What is required — Pull out every line of the listing below where "target" appears.

** Data supplied follows **

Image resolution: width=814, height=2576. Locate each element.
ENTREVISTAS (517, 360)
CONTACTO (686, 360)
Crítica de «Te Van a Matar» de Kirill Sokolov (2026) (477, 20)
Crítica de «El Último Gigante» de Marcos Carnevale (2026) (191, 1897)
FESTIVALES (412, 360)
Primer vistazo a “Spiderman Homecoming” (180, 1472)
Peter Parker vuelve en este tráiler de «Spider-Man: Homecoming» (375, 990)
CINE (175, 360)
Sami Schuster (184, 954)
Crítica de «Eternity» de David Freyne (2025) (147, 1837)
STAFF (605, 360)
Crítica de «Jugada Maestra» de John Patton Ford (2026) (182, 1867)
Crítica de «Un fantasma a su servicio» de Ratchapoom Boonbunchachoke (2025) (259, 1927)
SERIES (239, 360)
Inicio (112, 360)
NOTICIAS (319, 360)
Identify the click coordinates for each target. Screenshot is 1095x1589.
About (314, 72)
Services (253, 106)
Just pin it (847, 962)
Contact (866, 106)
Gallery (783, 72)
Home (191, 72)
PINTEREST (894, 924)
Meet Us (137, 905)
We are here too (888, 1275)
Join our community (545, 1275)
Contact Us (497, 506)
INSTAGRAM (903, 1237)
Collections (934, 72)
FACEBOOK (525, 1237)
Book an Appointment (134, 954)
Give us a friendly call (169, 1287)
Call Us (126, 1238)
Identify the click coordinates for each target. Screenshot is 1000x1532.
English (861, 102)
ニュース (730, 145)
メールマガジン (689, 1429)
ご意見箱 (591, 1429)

** End of Data supplied **

Solution for this problem —
Identify the click coordinates for each target. Screenshot is 1095x1589.
Identify the click coordinates for each target. Screenshot is 1000x1532.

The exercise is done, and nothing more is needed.